Le confinement négatif a été traité par une autre partie du monde intellectuel et par les médias qui lui donnent voix. Cette réalité a été résumée, absorbée par la représentation que ces instances se font traditionnellement des situations de marginalisation. Il s’agit surtout de promouvoir la création d’un récit inclusif. Le témoignage acquiert un rôle central : on demande de raconter son expérience du confinement, de s’exprimer avec des outils intellectuels ou artistiques à ce sujet. Ce genre de narration n’est pas directe (au sens où elle serait une expression spontanée et autonome des sujets concernés), mais indirecte car elle est guidée, elle se forme dans les limites et selon les paramètres choisis par les instances qui interrogent ces réalités - en un sens c’est du contenu qui vient remplir les structures interprétatives dont on dispose déjà, qui vient animer un certain discours déjà établi et raviver sa rhétorique. Ce visage négatif du confinement se nourrit, lui aussi, des représentations disponibles, consolidées - cette crise sanitaire risque ainsi de perdre sa spécificité, elle n’est qu’une crise de plus qui frappe les individus qui se trouvent dans des conditions précaires. Pourtant, s’il est certain que la précarité rend une partie de la population particulièrement désarmée face à cette crise sanitaire, les critères habituels pour déterminer le malaise social ne suffisent pas à cerner la situation actuelle. Notre représentation du mal-être social a été prise au dépourvu par un phénomène qui la déborde ; nous sommes appelés à la renouveler.

Narrations

Le confinement positif et le confinement négatif dessinent deux façons de vivre la crise sanitaire ainsi que deux moyens de la raconter. Ils sont deux tentatives de créer une narration qui nous permette de dépasser l’évènement traumatique de la crise. Ils sont partiellement fidèles à la réalité vécue par la population, mais ils ne l’épuisent pas. Surtout, nous nous devons d’interroger leur productivité.

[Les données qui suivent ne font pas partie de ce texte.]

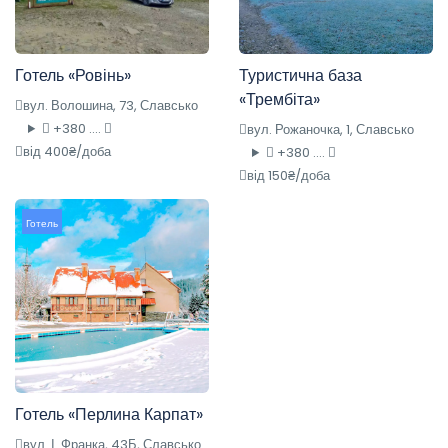
Готель «Ровінь»
Туристична база
«Трембіта»
вул. Волошина, 73, Славсько
+380 ....
вул. Рожаночка, 1, Славсько
від 400₴/доба
+380 ....
від 150₴/доба
Готель
Готель «Перлина Карпат»
вул. І. Франка, 43Б, Славсько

La narration peut être entendue en quelque sorte comme une reconstruction du déroulement des faits qui vise à les rendre plus supportables, afin que nous puissions en assumer la réalité. En soi, la narration n’est pas la résolution d’une situation critique mais le simple signe que nous intégrons l’évènement traumatique dans la série des évènements qui l’ont précédé et qui le suivront, dans le flux ordinaire de la vie. Pour cela, elle mobilise les acquis que nous possédons déjà, elle s’appuie sur la stabilité d’outils qui lui préexistent. La narration est plus un effort de normalisation qu’un travail de création. Mais la crise en tant que telle provoque une césure, elle est l’irruption d’une différence à partir de laquelle nous distinguons un avant et un après et, par conséquent, elle est responsable d’un défaut de congruence entre le monde et notre conscience. Dès lors, elle demande la création de nouvelles réponses. Face à l’inédit, apparaissent d’une part une production idéologique qui re-légitime les instances menacées par l’évènement critique, d'autre part une réflexion utopique qui déploie un nouvel imaginaire social. La temporalité est traitée différemment par le dogme, qui tend à la nier, et par l’utopie, qui assume le devenir de la vie commune. Dès lors, surmonter la crise, sans nier le devenir historique, revient à ouvrir l’horizon d’attente de l’utopie.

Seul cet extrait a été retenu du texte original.